On the island and around the bay of Maranhão a prosperous colony grew up. Certain enterprising business men made a contract with the government and started a regular propaganda for immigrants, and induced a large number to come from the Azores. The state thus founded was one of the most prosperous in Brazil, and was especially celebrated for the politeness and cultivation of its inhabitants. Some of the greatest names in Portuguese literature are those of Maranhenses. It is commonly said that the best Portuguese is spoken in Maranhão, and not in Lisbon, Rio, or Porto—just as the English of Dublin, Aberdeen, or Boston is considered better than that of London or New York, and the Spanishof Lima and Bogotá better than that of Madrid, Barcelona, or Buenos Aires.

Meanwhile population and wealth had been increasing satisfactorily in the older provinces south of Cape St. Roque. By 1626 Pernambuco and Bahia had grown to be towns of something like ten thousand inhabitants, and the people of the respective provinces numbered about a hundred thousand. Ilheos, Porto Seguro, and Espirito Santo had made no progress, but Rio had become a city of six thousand, while the shores of her bay and the adjacent coast were now fairly settled. Rio and Santos really performed the function of ports for the foreign commerce of Paraguay and the Argentine because the Spanish laws did not permit these colonies to have ports of their own. Campos was now settled and its sugar industry was prospering. On the São Paulo plains the Paulistas had spread to the north-east to the headwaters of the Parahyba and borders of the present state of Rio, and north-west down the navigable Tieté, along which they found an easy track for their expeditions in search of slaves. The Jesuits had long since been unable to control or check the Paulistas, and had abandoned the missions near the coast. In the remote interior, along the Paraná and its great tributaries, the defeated priests thought that they would be safe, and about the end of the sixteenth century they entered that region by way of Paraguay. The Paulistas recked little of the government, especially now that the king was Spanish, and, advancing the claim that Spanish Jesuits had established missions on Portugueseterritory, they proceeded to wipe out the new missions.

It seems incredible that their little bands could have penetrated such distances and accomplished such results, but it is on record that they tracked nearly to the Andes, and practically exterminated, the aboriginal population of half Brazil. The Jesuits tell us that between 1614 and 1639 four hundred Paulistas with two thousand Indian allies captured and killed three hundred thousand natives. In 1632 they utterly destroyed the great Jesuit settlements on the Upper Paraná, though this involved an expedition of fifteen hundred miles, much of which is to this day rarely penetrable. One of their expeditions was like an ambulating village—women, children, and domestic animals accompanying it. They sometimes were obliged to stop, sow a crop, and wait for it to mature before they could proceed. For the time being, these predatory Paulistas almost reverted to the nomadic stage.
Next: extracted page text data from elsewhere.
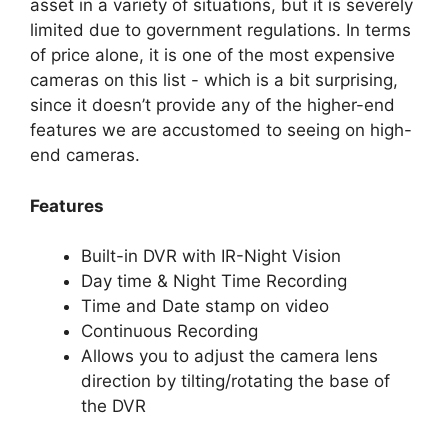
asset in a variety of situations, but it is severely
limited due to government regulations. In terms
of price alone, it is one of the most expensive
cameras on this list - which is a bit surprising,
since it doesn’t provide any of the higher-end
features we are accustomed to seeing on high-
end cameras.
Features
Built-in DVR with IR-Night Vision
Day time & Night Time Recording
Time and Date stamp on video
Continuous Recording
Allows you to adjust the camera lens
direction by tilting/rotating the base of
the DVR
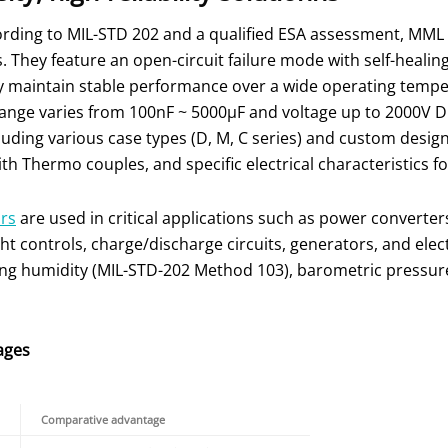
ording to MIL-STD 202 and a qualified ESA assessment, MML
 They feature an open-circuit failure mode with self-healin
ey maintain stable performance over a wide operating tempe
ange varies from 100nF ~ 5000µF and voltage up to 2000V DC
cluding various case types (D, M, C series) and custom desig
th Thermo couples, and specific electrical characteristics 
ors
are used in critical applications such as power convert
ight controls, charge/discharge circuits, generators, and ele
ing humidity (MIL-STD-202 Method 103), barometric pressur
ages
Comparative advantage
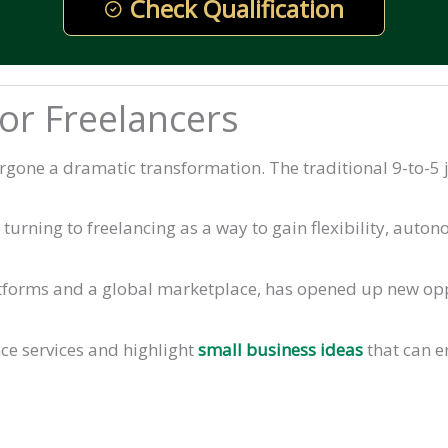
Check Qualification
for Freelancers
rgone a dramatic transformation. The traditional 9-to-5 j
urning to freelancing as a way to gain flexibility, autono
tforms and a global marketplace, has opened up new oppo
ance services and highlight
small business ideas
that can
Naturally, no complete record of these expeditions survives. Their members were not literate men, and it is only when they fought the Jesuits, or when they discovered minerals, that a record of their routes has been preserved. We know that before 1632 they had traversed all of southern Brazil, and Paraguay, and even eastern Argentina and Uruguay. Incursions to the north and west followed shortly. There is an authentic record of an expedition reaching Goyaz as early as 1647, and it is probable that by that time they had penetrated the central plateau which stretches across to the Andes,had seen the headwaters of the southern tributaries of the Amazon, and had followed the eastern mountain chain almost to the northern ocean. The Paulistas secured to their country and their race more than a million square miles of fertile and salubrious territory.